Problem when get pageContent of URL in java ?
- by tiendv
Hi all !
i have a code for get pagecontent from a URL
here is code !
import java.io.BufferedReader;
import java.io.IOException;
import java.io.InputStreamReader;
import java.net.URL;
import java.net.URLConnection;
public class GetPageFromURLAction extends Thread {
public String stringPageContent;
public String targerURL;
public String getPageContent(String targetURL) throws IOException {
String returnString="";
URL urlString = new URL(targetURL);
URLConnection openConnection = urlString.openConnection();
String temp;
BufferedReader in = new BufferedReader(new InputStreamReader(openConnection.getInputStream()));
while ((temp = in.readLine()) != null)
{
returnString += temp + "\n";
}
in.close();
// String nohtml = sb.toString().replaceAll("\\<.*?>","");
return returnString;
}
public String getStringPageContent() {
return stringPageContent;
}
public void setStringPageContent(String stringPageContent) {
this.stringPageContent = stringPageContent;
}
public String getTargerURL() {
return targerURL;
}
public void setTargerURL(String targerURL) {
this.targerURL = targerURL;
}
@Override
public void run() {
try {
this.stringPageContent=this.getPageContent(targerURL);
} catch (IOException e) {
e.printStackTrace();
}
}
}
The problem is :
1 Some time i receive a error lik 405 ,or 403 HTTP error ... and result string is null .
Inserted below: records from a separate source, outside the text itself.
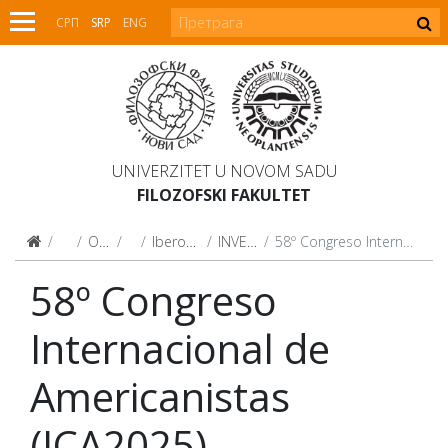
СРП
SRP
ENG
UNIVERZITET U NOVOM SADU
FILOZOFSKI FAKULTET
Fakultet
O Fakultetu
Centri
Iberoamerički centar
INVESTIGACIONES
58º Congreso Internacional de Americanistas (ICA2025)
58º Congreso
Internacional de
Americanistas
(ICA2025)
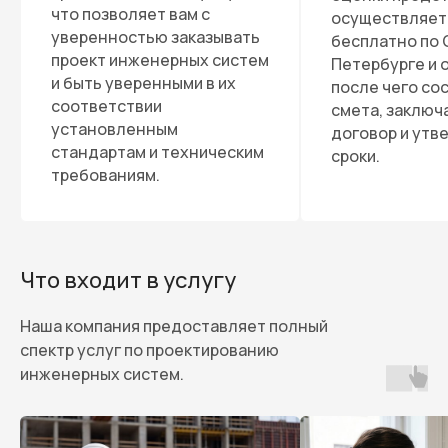
что позволяет вам с
осуществляет
уверенностью заказывать
бесплатно по 
проект инженерных систем
Петербурге и 
и быть уверенными в их
после чего со
соответствии
смета, заключ
установленным
договор и ут
стандартам и техническим
сроки.
требованиям.
Что входит в услугу
Наша компания предоставляет полный
спектр услуг по проектированию
инженерных систем.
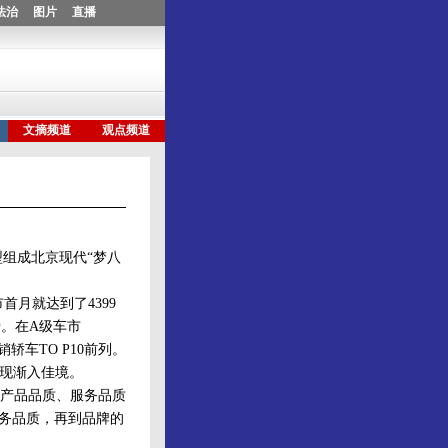
型组成北京现代“梦八
首月就达到了4399
爱。在A级车市
轿车TO P10前列。
表现渐入佳境。
产品品质、服务品质
服务品质，再到品牌的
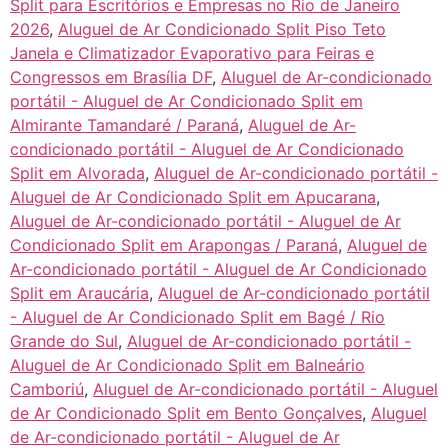
Split para Escritórios e Empresas no Rio de Janeiro
2026
,
Aluguel de Ar Condicionado Split Piso Teto
Janela e Climatizador Evaporativo para Feiras e
Congressos em Brasília DF
,
Aluguel de Ar-condicionado
portátil - Aluguel de Ar Condicionado Split em
Almirante Tamandaré / Paraná
,
Aluguel de Ar-
condicionado portátil - Aluguel de Ar Condicionado
Split em Alvorada
,
Aluguel de Ar-condicionado portátil -
Aluguel de Ar Condicionado Split em Apucarana
,
Aluguel de Ar-condicionado portátil - Aluguel de Ar
Condicionado Split em Arapongas / Paraná
,
Aluguel de
Ar-condicionado portátil - Aluguel de Ar Condicionado
Split em Araucária
,
Aluguel de Ar-condicionado portátil
- Aluguel de Ar Condicionado Split em Bagé / Rio
Grande do Sul
,
Aluguel de Ar-condicionado portátil -
Aluguel de Ar Condicionado Split em Balneário
Camboriú
,
Aluguel de Ar-condicionado portátil - Aluguel
de Ar Condicionado Split em Bento Gonçalves
,
Aluguel
de Ar-condicionado portátil - Aluguel de Ar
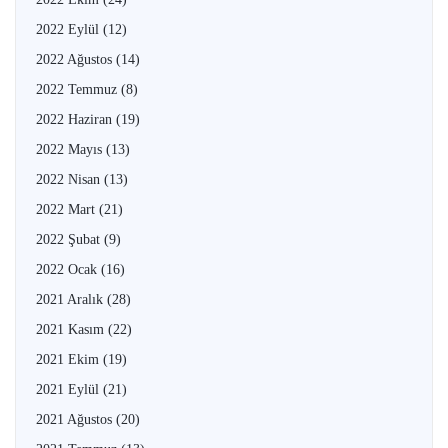
2022 Eylül
(12)
2022 Ağustos
(14)
2022 Temmuz
(8)
2022 Haziran
(19)
2022 Mayıs
(13)
2022 Nisan
(13)
2022 Mart
(21)
2022 Şubat
(9)
2022 Ocak
(16)
2021 Aralık
(28)
2021 Kasım
(22)
2021 Ekim
(19)
2021 Eylül
(21)
2021 Ağustos
(20)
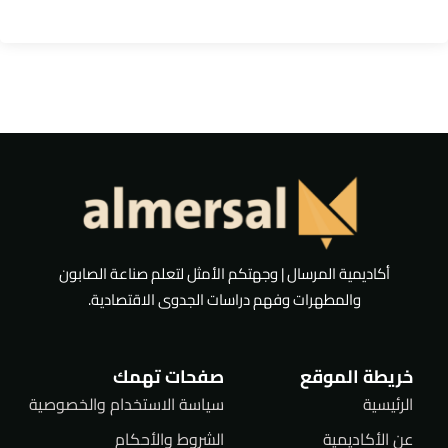
أكاديمية المرسال | وجهتكم الأمثل لتعلم صناعة الصابون
والمطهرات وفهم دراسات الجدوى الاقتصادية.
خريطة الموقع
صفحات تهمك
الرئيسية
سياسة الاستخدام والخصوصية
عن الأكاديمية
الشروط والأحكام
To repair i check permission to connect URL but it usualy return null
URLConnection openConnection = urlString.openConnection();
openConnection.getPermission(
)
is mean that i don't have permission to acess link ?
To get resultString without HTML Tag ? i do like that
String nohtml = sb.toString().replaceAll("\<.*?","");
Para sb is Stringbulder , but it can't remove all HTML Tab in string return ?
I use thread here because i must get page alot of url ,
so how can i cread a multi thread to impro speed of program !
Thanks